David Bargh
- Born: 14 March 1962 (age 64) Martinborough, New Zealand
- Nationality: New Zealander

Career history
- 1978-1981, 1984, 1990-1992: Newcastle Diamonds
- 1980-1981: Hull Vikings
- 1982-1983: Sheffield Tigers
- 1985-1989: Coventry Bees
- 1991: Belle Vue Aces

Individual honours
- 1986, 1987, 1991, 2000: New Zealand Champion
- 1991: Div 2 League Riders' Runner-up

Team honours
- 1985: British League Cup Winner

= David Bargh =

New Zealand speedway rider

David Andrew Bargh (born 14 March 1962) is a former speedway rider from New Zealand. He earned 8 caps for the New Zealand national speedway team.

== Speedway career ==
Bargh is a four times champion of New Zealand, winning the New Zealand Championship in 1986, 1987, 1991 and 2000. He was runner up in the European Speedway Under 21 Championship in 1983.
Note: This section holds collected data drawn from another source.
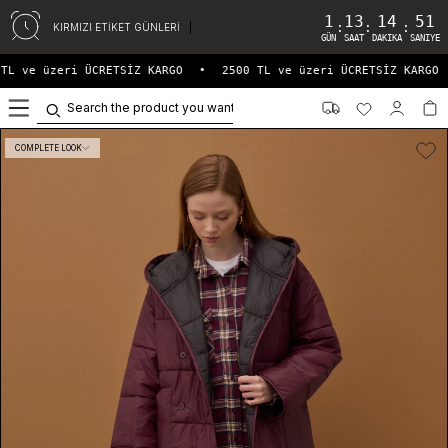
1
13
14
51
:
:
:
KIRMIZI ETİKET GÜNLERİ
GÜN
SAAT
DAKIKA
SANIYE
TL ve üzeri ÜCRETSİZ KARGO
•
2500 TL ve üzeri ÜCRETSİZ KARGO
0
COMPLETE LOOK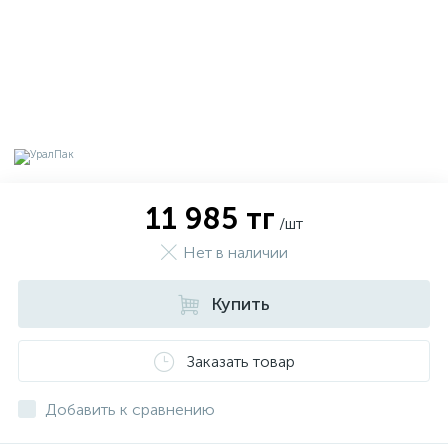
11 985 тг
/шт
Нет в наличии
Купить
х
Заказать товар
Добавить к сравнению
Bargh rode in the top tier of British Speedway from 1978 until 1991, riding primarily for the Newcastle Diamonds. He was the subject to an unsuccessful attempt by Bradford Dukes to sign him in 1988.

==World Final appearances==

===World Pairs Championship===
- 1992 - ITA Lonigo, Santa Marina Stadium (with Mitch Shirra / Mark Thorpe) - 6th - 14pts

==Family==
Bargh's nephew Andrew was a New Zealand champion in 2007.